We need to respond to front-line providers’ mental health needs
Elissa Ely’s March 18 op-ed, “The pharmacist and the amaryllis,” is a well-reasoned call for common decency in the public sphere. But it highlights something else: the need for a coordinated, public, and ongoing response to the mental health needs of front-line health care workers, who have been conditioned throughout the COVID-19 pandemic and post-pandemic years to absorb “complaint and abuse.”
Burnout rates among health care workers have resulted in persistent staffing shortages in pharmacies, nursing homes, and primary care practices. Lack of support and treatment of the health care workforce’s mental health needs makes it harder to recruit and retain skilled workers, which has longterm consequences for the Commonwealth’s ability to deliver quality health care.

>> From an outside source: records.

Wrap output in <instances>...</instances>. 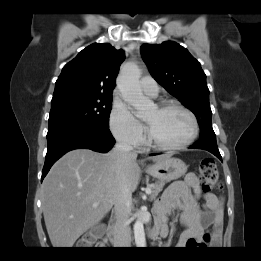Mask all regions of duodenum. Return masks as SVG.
Returning a JSON list of instances; mask_svg holds the SVG:
<instances>
[{
    "label": "duodenum",
    "instance_id": "duodenum-1",
    "mask_svg": "<svg viewBox=\"0 0 261 261\" xmlns=\"http://www.w3.org/2000/svg\"><path fill=\"white\" fill-rule=\"evenodd\" d=\"M163 232H165L164 229L156 227L150 230L149 235L151 237H156ZM98 234L100 236H105L108 243L115 244L116 241H118L117 230L114 227H111L109 232H99Z\"/></svg>",
    "mask_w": 261,
    "mask_h": 261
}]
</instances>
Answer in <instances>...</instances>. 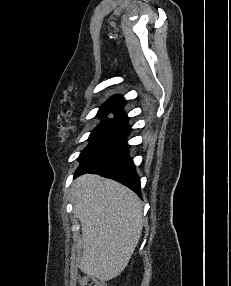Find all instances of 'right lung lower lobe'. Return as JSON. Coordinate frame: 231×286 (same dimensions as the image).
I'll return each mask as SVG.
<instances>
[{
  "label": "right lung lower lobe",
  "instance_id": "1",
  "mask_svg": "<svg viewBox=\"0 0 231 286\" xmlns=\"http://www.w3.org/2000/svg\"><path fill=\"white\" fill-rule=\"evenodd\" d=\"M129 129L127 123L124 124L80 159L74 177L84 173L100 174L124 184L141 196L140 179L132 159L128 157L125 139Z\"/></svg>",
  "mask_w": 231,
  "mask_h": 286
}]
</instances>
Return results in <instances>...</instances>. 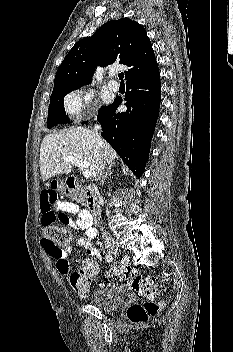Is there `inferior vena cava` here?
<instances>
[{
    "instance_id": "inferior-vena-cava-1",
    "label": "inferior vena cava",
    "mask_w": 233,
    "mask_h": 352,
    "mask_svg": "<svg viewBox=\"0 0 233 352\" xmlns=\"http://www.w3.org/2000/svg\"><path fill=\"white\" fill-rule=\"evenodd\" d=\"M100 129H101V126L96 124L94 126L93 132H94V134L96 136L97 141L100 144H102V139H101V137L99 136V133H98V131ZM105 163H106L105 159H101L100 164H99V168H98V173H97V178L98 179H101V177H103V170L105 168ZM102 238H103V240H104V242H105V244L107 246L113 243L112 237L110 235L106 234V233L102 234Z\"/></svg>"
}]
</instances>
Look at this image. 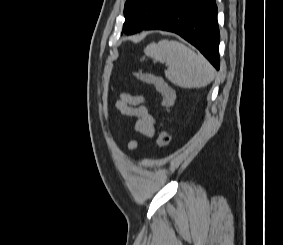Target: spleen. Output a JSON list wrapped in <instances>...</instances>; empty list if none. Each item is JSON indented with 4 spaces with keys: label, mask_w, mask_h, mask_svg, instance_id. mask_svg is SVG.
<instances>
[{
    "label": "spleen",
    "mask_w": 283,
    "mask_h": 245,
    "mask_svg": "<svg viewBox=\"0 0 283 245\" xmlns=\"http://www.w3.org/2000/svg\"><path fill=\"white\" fill-rule=\"evenodd\" d=\"M146 56L165 63L166 78L182 88H201L215 77L212 65L201 55L176 40H161L145 49ZM144 60V57L142 58Z\"/></svg>",
    "instance_id": "3e777b00"
}]
</instances>
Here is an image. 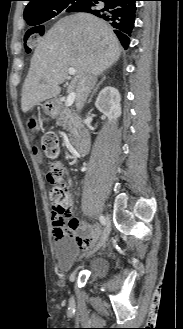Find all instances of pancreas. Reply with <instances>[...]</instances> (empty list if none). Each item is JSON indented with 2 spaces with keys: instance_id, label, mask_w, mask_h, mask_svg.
<instances>
[{
  "instance_id": "pancreas-1",
  "label": "pancreas",
  "mask_w": 183,
  "mask_h": 329,
  "mask_svg": "<svg viewBox=\"0 0 183 329\" xmlns=\"http://www.w3.org/2000/svg\"><path fill=\"white\" fill-rule=\"evenodd\" d=\"M55 118L57 126H63L73 137L77 134L79 119L72 109L60 106L58 112L55 114Z\"/></svg>"
}]
</instances>
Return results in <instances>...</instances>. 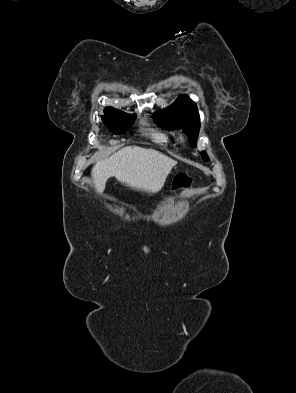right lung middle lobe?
I'll use <instances>...</instances> for the list:
<instances>
[{"instance_id":"dd1d6c3e","label":"right lung middle lobe","mask_w":296,"mask_h":393,"mask_svg":"<svg viewBox=\"0 0 296 393\" xmlns=\"http://www.w3.org/2000/svg\"><path fill=\"white\" fill-rule=\"evenodd\" d=\"M103 123L113 134H122L127 131L136 119V114H127L114 108L104 109Z\"/></svg>"}]
</instances>
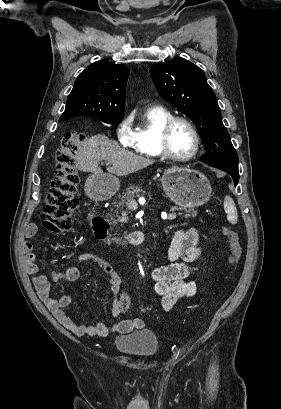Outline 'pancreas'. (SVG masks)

Recognizing this danger, the state used $1 million in federal American Rescue Plan Act funds in 2021 to launch a pilot program offering group-based mental health support to nursing home aides, home health workers, and personal care attendants. Based on the success of the pilot, MASStrong was expanded last year with $5 million from the Commonwealth’s Behavioral Health Trust Fund to reach pharmacists, social workers, nurses, physicians, and other clinicians.
As Ely notes, kindness goes a long way. For the moment we’re in now, however, we need much more.
LIZ FRIEDMAN
CEO GPS Group Peer Support Northampton
The organization, in partnership with the Betsy Lehman Center for Patient Safety, runs MASStrong, a program for health care workers to discuss the challenges they face.